A. Achilles: Das hat mit Disziplin weniger zu tun als mit einem echten Bedürfnis. Worauf freuen wir uns, wenn wir in den Urlaub fahren?: auf Ruhe, auf Offline, auf ein gutes Gespräch, auf ein bisschen frische Luft, die Seele baumeln zu lassen, der Intuition zu folgen. Genau dieses Feriengefühl hole ich mir mit einer Stunde Trab durch den Grunewald. Jeden Tag eine Weile Urlaub, das ist doch ein Geschenk.

bomedus: Sie haben unter anderem ein Buch mit dem Titel „Keine Gnade für die Wade: Neues vom Wunderläufer“ geschrieben. In Kurzform: Was rufen Sie Menschen zu, die auf der Couch sitzen und sich beim Sport mit jedem Schritt quälen?

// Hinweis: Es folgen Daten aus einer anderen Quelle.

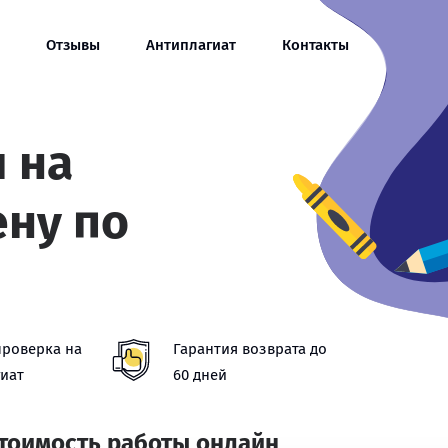
Отзывы
Антиплагиат
Контакты
 на
ену по
проверка на
Гарантия возврата до
иат
60 дней
стоимость работы онлайн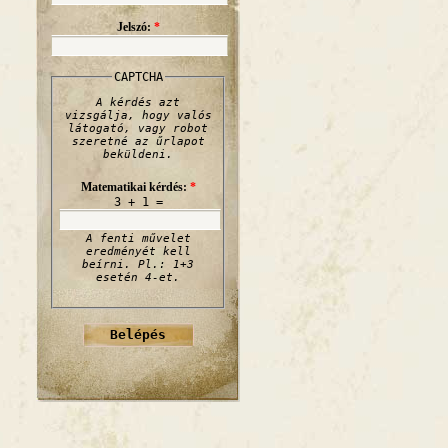
Jelszó:
*
CAPTCHA
A kérdés azt
vizsgálja, hogy valós
látogató, vagy robot
szeretné az űrlapot
beküldeni.
Matematikai kérdés:
*
3 + 1 =
A fenti művelet
eredményét kell
beírni. Pl.: 1+3
esetén 4-et.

A. Achilles: Bleibt sitzen. Futtert Chips und Schokolade, haltet Fernsehen für eine sinnvolle Freizeitbeschäftigung, bewegt Euch keinen Millimeter zu viel. Ehrlich: Wer für sich entschieden hat, dass er auf dem Sofa glücklich wird, der soll dort hocken bleiben. Der Antrieb muss aus dem eigenen Inneren kommen, alle Missionierungs- und Motivationsversuche sind verschenkte Zeit. Wer keine Lust am Bewegen hat, der lässt es einfach

bomedus: Und noch ein Zitat aus der Achim-Achilles-Sammlung: „Qualität kommt von Qual!“ Klingt nach Schmerz und Pein auf dem Weg zu guter Haltung und bester Gesundheit – oder wie ist das gemeint?

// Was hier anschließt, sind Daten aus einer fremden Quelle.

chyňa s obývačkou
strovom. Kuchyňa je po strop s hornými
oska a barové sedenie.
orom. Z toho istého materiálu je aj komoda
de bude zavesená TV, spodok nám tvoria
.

A. Achilles: Wer sich bewegt, spürt seinen Körper. Und wer neugierig ist, was geht, der kommt auch mal in Grenzbereiche. Dann pfeift die Lunge, die Beine brennen, der Mund ist trocken wie die Sahara. Schlimm? Nee. Eher eine spannende Erfahrung, die die eigenen Grenzen aufzeigt. Klingt etwas masochistisch, aber ich genieße es, meinen Körper zu spüren. Von Muskelkater oder Seitenstechen ist noch nie jemand gestorben.

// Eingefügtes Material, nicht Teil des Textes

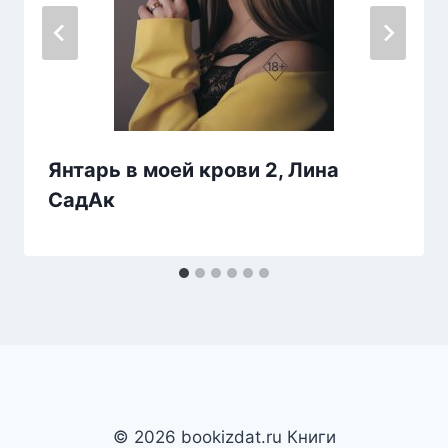
Янтарь в моей крови 2, Лина
СадАк
© 2026 bookizdat.ru Книги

bomedus: Warum sind Sie davon so überzeugt, dass Sport, zum Beispiel Laufen, mehr nützt als schadet? Denn die Redensart „Sport ist Mord“ hält sich hartnäckig.

A. Achilles: Ja, Churchill wird gern von übergewichtigen Herren zitiert, die links die Zigarre halten und rechts den Rotwein. Ich kann nur für mich sprechen. Und ich habe die Erfahrung gemacht: Das beste Bier ist das nach dem Sport. Der Mensch ist von seinen Genen her ein Bewegungstier. Wer sich, seinen Körper und seiner Seele dieses Urbedürfnis vorenthält, dem entgeht ein Erlebnis, dass kein Luxusdampfer bieten kann. Man nennt es Selbsterfahrung. Die größten Abenteuer liegen eben immer noch im Menschen selbst verborgen.

bomedus: Wir danken Achim Achilles und Dr. Hajo Schumacher für das Gespräch!